Records for the exercise =>
=-=-=
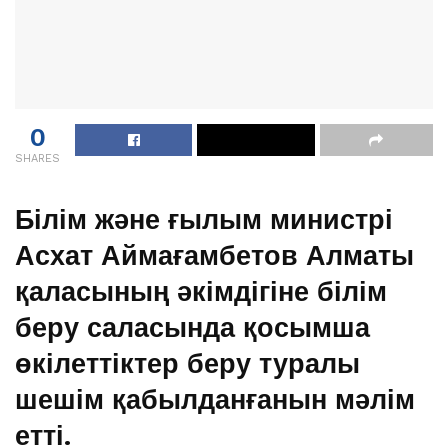
0
SHARES
Білім және ғылым министрі
Асхат Аймағамбетов Алматы
қаласының әкімдігіне білім
беру саласында қосымша
өкілеттіктер беру туралы
шешім қабылданғанын мәлім
етті.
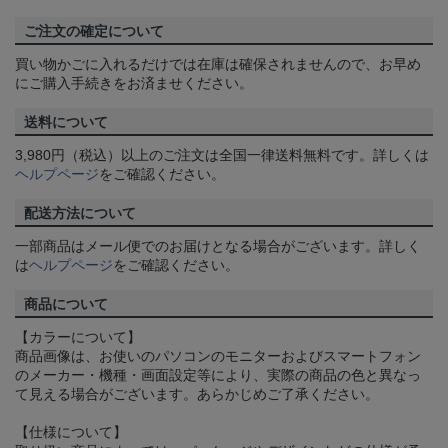
ご注文の確定について
買い物かごに入れるだけでは在庫は確保されませんので、お早め
にご購入手続きをお済ませください。
送料について
3,980円（税込）以上のご注文は全国一律送料無料です。詳しくは
ヘルプページ
をご確認ください。
配送方法について
一部商品はメール便でのお届けとなる場合がございます。詳しく
は
ヘルプページ
をご確認ください。
商品について
【カラーについて】
商品画像は、お使いのパソコンのモニターおよびスマートフォン
のメーカー・機種・画面設定等により、実際の商品の色と異なっ
て見える場合がございます。あらかじめご了承ください。
【仕様について】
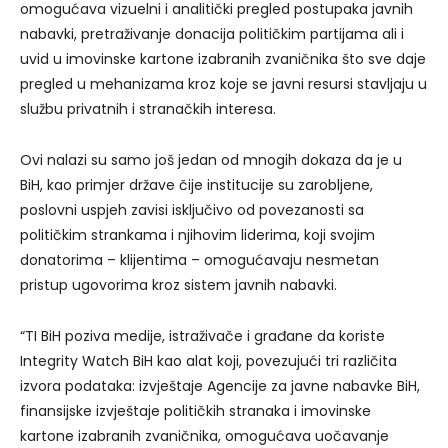
omogućava vizuelni i analitički pregled postupaka javnih
nabavki, pretraživanje donacija političkim partijama ali i
uvid u imovinske kartone izabranih zvaničnika što sve daje
pregled u mehanizama kroz koje se javni resursi stavljaju u
službu privatnih i stranačkih interesa.
Ovi nalazi su samo još jedan od mnogih dokaza da je u
BiH, kao primjer države čije institucije su zarobljene,
poslovni uspjeh zavisi isključivo od povezanosti sa
političkim strankama i njihovim liderima, koji svojim
donatorima – klijentima – omogućavaju nesmetan
pristup ugovorima kroz sistem javnih nabavki.
“TI BiH poziva medije, istraživače i građane da koriste
Integrity Watch BiH kao alat koji, povezujući tri različita
izvora podataka: izvještaje Agencije za javne nabavke BiH,
finansijske izvještaje političkih stranaka i imovinske
kartone izabranih zvaničnika, omogućava uočavanje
=-=-=
Task statement =>
Faithful copy, images left out: write out every line of data.

Exercise output =>
0
SHARES
Білім және ғылым министрі
Асхат Аймағамбетов Алматы
қаласының әкімдігіне білім
беру саласында қосымша
өкілеттіктер беру туралы
шешім қабылданғанын мәлім
етті.
ご注文の確定について
買い物かごに入れるだけでは在庫は確保されませんので、お早め
にご購入手続きをお済ませください。
送料について
3,980円（税込）以上のご注文は全国一律送料無料です。詳しくは
ヘルプページ
をご確認ください。
配送方法について
一部商品はメール便でのお届けとなる場合がございます。詳しく
は
ヘルプページ
をご確認ください。
商品について
【カラーについて】
商品画像は、お使いのパソコンのモニターおよびスマートフォン
のメーカー・機種・画面設定等により、実際の商品の色と異なっ
て見える場合がございます。あらかじめご了承ください。
【仕様について】
omogućava vizuelni i analitički pregled postupaka javnih
nabavki, pretraživanje donacija političkim partijama ali i
uvid u imovinske kartone izabranih zvaničnika što sve daje
pregled u mehanizama kroz koje se javni resursi stavljaju u
službu privatnih i stranačkih interesa.
Ovi nalazi su samo još jedan od mnogih dokaza da je u
BiH, kao primjer države čije institucije su zarobljene,
poslovni uspjeh zavisi isključivo od povezanosti sa
političkim strankama i njihovim liderima, koji svojim
donatorima – klijentima – omogućavaju nesmetan
pristup ugovorima kroz sistem javnih nabavki.
“TI BiH poziva medije, istraživače i građane da koriste
Integrity Watch BiH kao alat koji, povezujući tri različita
izvora podataka: izvještaje Agencije za javne nabavke BiH,
finansijske izvještaje političkih stranaka i imovinske
kartone izabranih zvaničnika, omogućava uočavanje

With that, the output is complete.